Raw data:
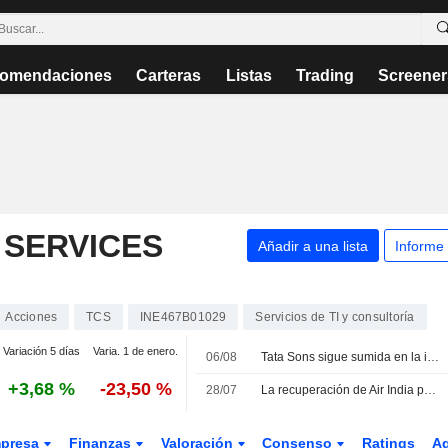
omendaciones
Carteras
Listas
Trading
Screener
 SERVICES
Añadir a una lista
Informe
Acciones
TCS
INE467B01029
Servicios de TI y consultoría
Variación 5 días
Varia. 1 de enero.
06/08
Tata Sons sigue sumida en la incertidumbre sobre su salida a Bolsa tras la clasificación del Banco de la Reserva de la India
+3,68 %
-23,50 %
28/07
La recuperación de Air India podría demorarse hasta una década, según el grupo propietario Tata Sons
presa
Finanzas
Valoración
Consenso
Ratings
A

Goal of the exercise: Would you retype every record above exactly, leaving out the pictures?

Output:
omendaciones
Carteras
Listas
Trading
Screener
 SERVICES
Añadir a una lista
Informe
Acciones
TCS
INE467B01029
Servicios de TI y consultoría
Variación 5 días
Varia. 1 de enero.
06/08
Tata Sons sigue sumida en la incertidumbre sobre su salida a Bolsa tras la clasificación del Banco de la Reserva de la India
+3,68 %
-23,50 %
28/07
La recuperación de Air India podría demorarse hasta una década, según el grupo propietario Tata Sons
presa
Finanzas
Valoración
Consenso
Ratings
A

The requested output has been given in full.